Floyd v. State ex rel. LaVigne Elec. Co., No. 31376

CourtUnited States State Supreme Court of Florida
Writing for the CourtTHOMAS; ROBERTS; DREW; O'CONNELL
Citation139 So.2d 873
PartiesRobert L. FLOYD, as Judge of the Circuit Court of the Eleventh Judicial Circuit of Florida, Petitioner, v. STATE of Florida ex rel. LA VIGNE ELECTRIC COMPANY, a Florida corporation, and State of Florida ex rel. Federated Department Stores, Inc., a Florida corporation, Respondents.
Docket NumberNo. 31376
Decision Date21 March 1962

Page 873

139 So.2d 873
Robert L. FLOYD, as Judge of the Circuit Court of the Eleventh Judicial Circuit of Florida, Petitioner,
v.
STATE of Florida ex rel. LA VIGNE ELECTRIC COMPANY, a Florida corporation, and State of Florida ex rel. Federated Department Stores, Inc., a Florida corporation, Respondents.
No. 31376.
Supreme Court of Florida.
March 21, 1962.
Rehearing Denied May 1, 1962.

Oscar Rappaport, and Truett & Watkins, Miami, for petitioner.

Welsh, Cornell, Pyszka & Carlton, Miami, for LaVigne Electric Co. and Blackwell, Walker & Gray, Miami, for Federated Department Stores, Inc., respondents.

THOMAS, Justice.

An action was brought in the Circuit Court of the Eleventh Judicial Circuit by Lillian Friedler and her husband against LaVigne Electric Company and Federated Department Stores, Inc., to recover damages for injuries to Lillian Friedler alleged to have been the result of the negligence of the defendants. Eventually the court granted motions for summary judgments in favor of the defendants. These were entered 30 December 1960 and 3 January 1961.

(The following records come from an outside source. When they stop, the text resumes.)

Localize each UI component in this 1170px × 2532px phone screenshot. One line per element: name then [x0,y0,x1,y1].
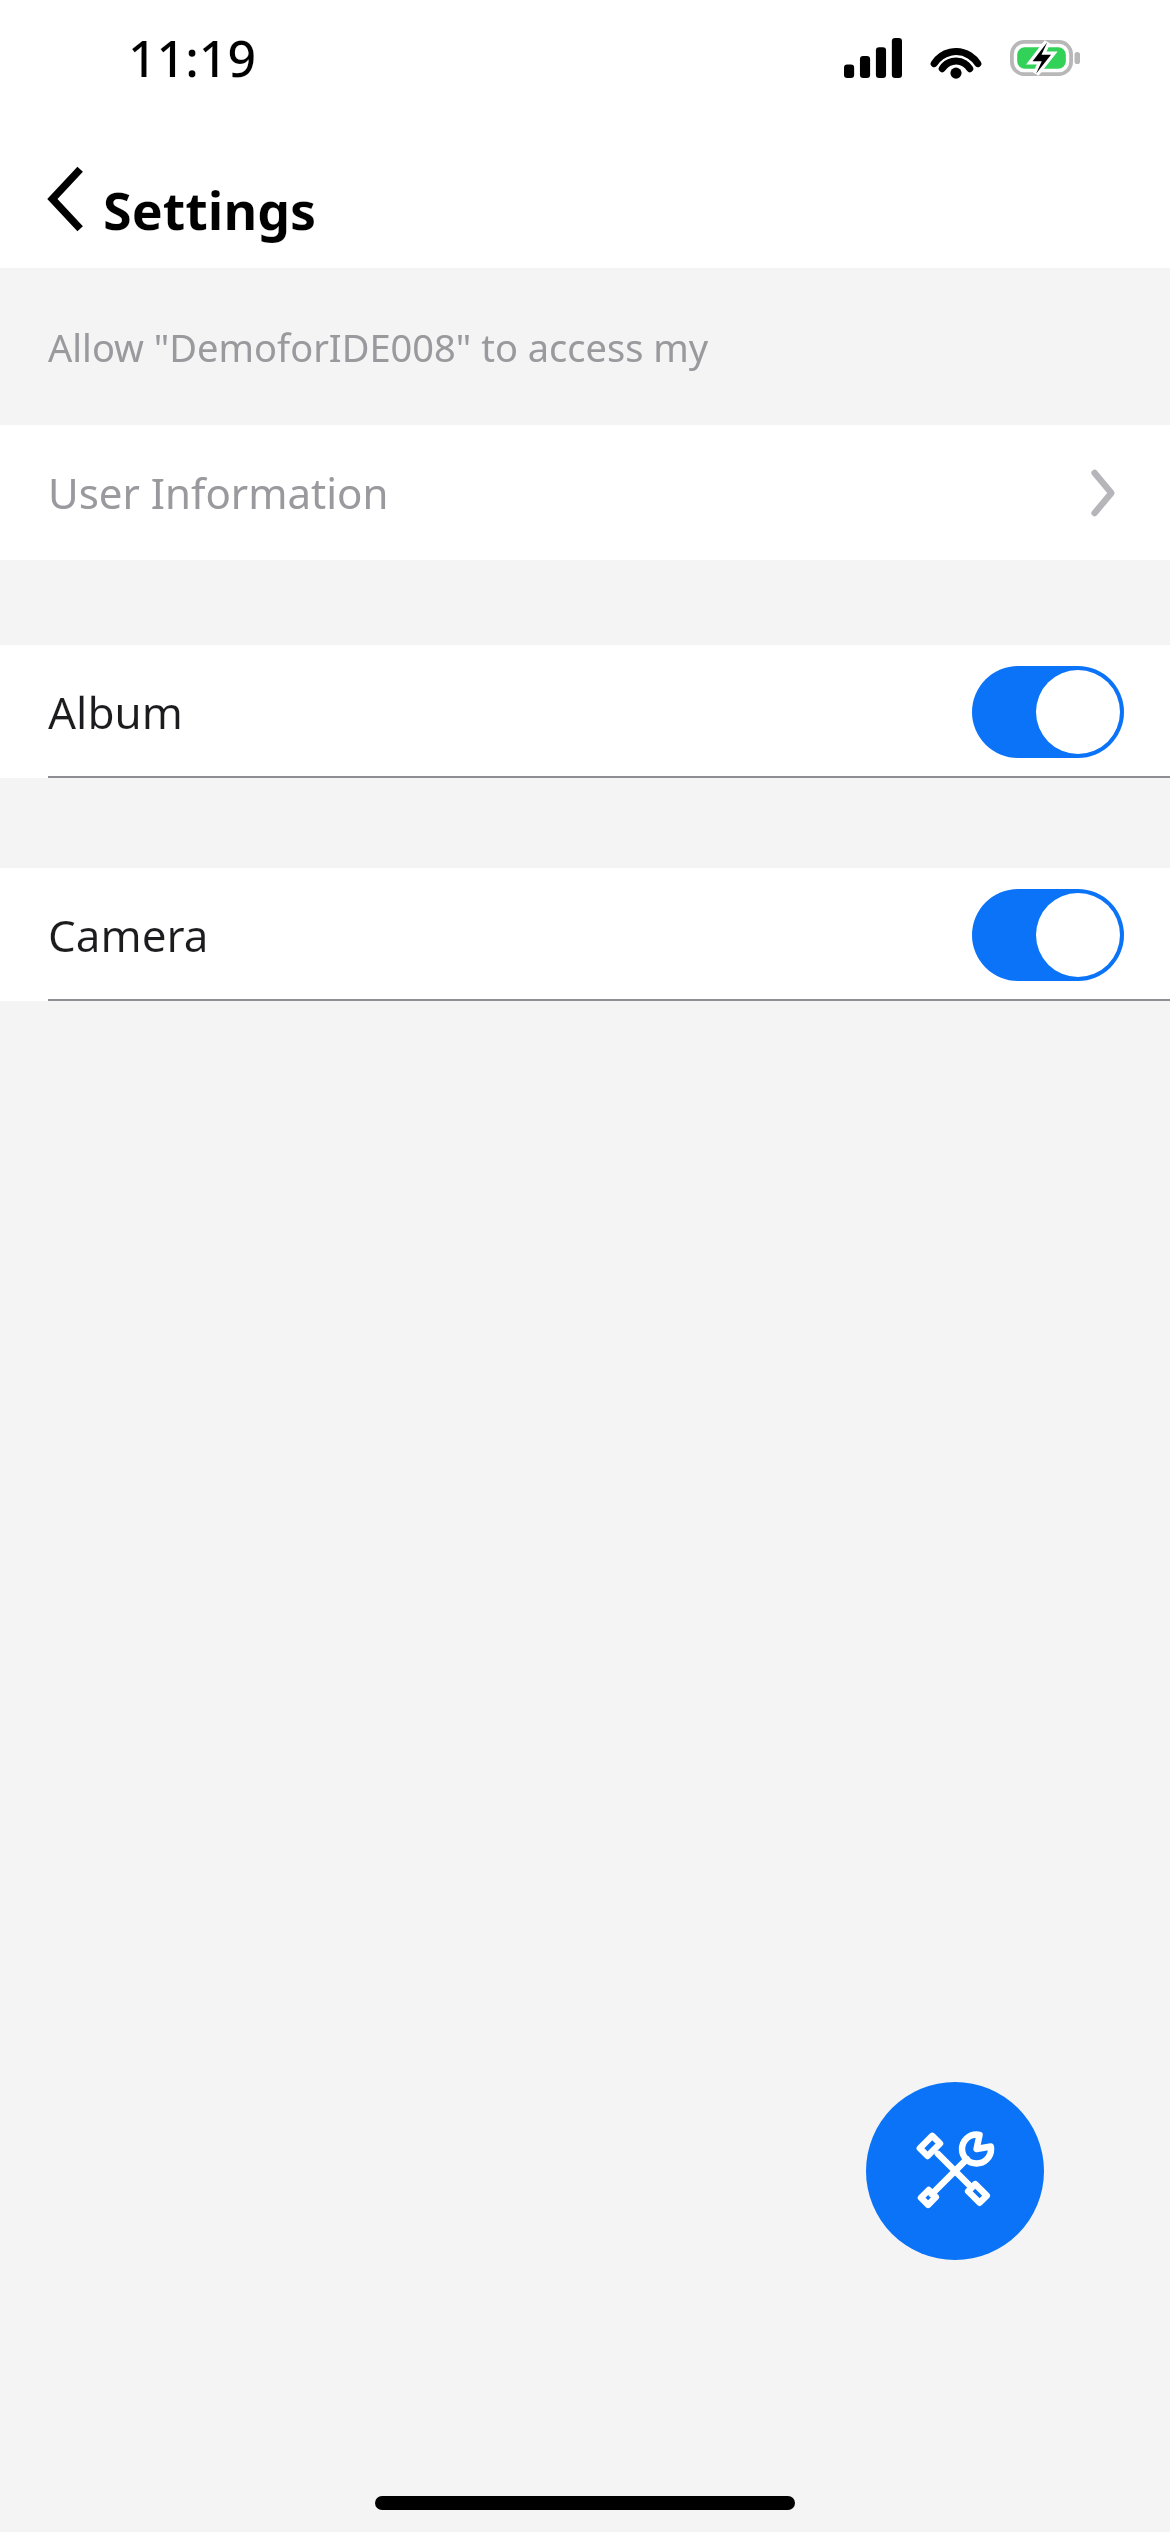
staticText: Allow "DemoforIDE008" to access my [48,321,709,373]
button[interactable]: Toggle [972,889,1124,981]
staticText: Album [48,682,183,742]
button[interactable]: Album [0,645,1170,778]
button[interactable]: User Information [0,425,1170,560]
button[interactable]: Back [24,158,106,240]
button[interactable]: Toggle [972,666,1124,758]
button[interactable]: Camera [0,868,1170,1001]
staticText: Settings [103,174,317,245]
staticText: User Information [48,464,389,521]
button[interactable]: Developer tools [866,2082,1044,2260]
staticText: Camera [48,905,209,965]
staticText: 11:19 [128,24,256,92]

Then the plaintiffs filed a motion for rehearing. Before the motion was called up

Page 874

for argument the trial judge, ex mero motu, set the matters for reargument because after the entry of the judgments he had learned of a decision of the District Court of Appeal, Third District, which indicated that he might have been mistaken in disposing of the litigation by summary judgments instead of submitting the issues to a jury. Purdon et ux. v. Cohen, Fla.App.1961, 126 So.2d 575.

Subsequent to the arguments the court on 1 March 1961 entered an order setting aside the summary judgments and denying the motions that had been made to enter them.

Afterward the defendants presented to the District Court of Appeal, Third District, their suggestion for a writ of prohibition to preclude the circuit judge from proceeding further.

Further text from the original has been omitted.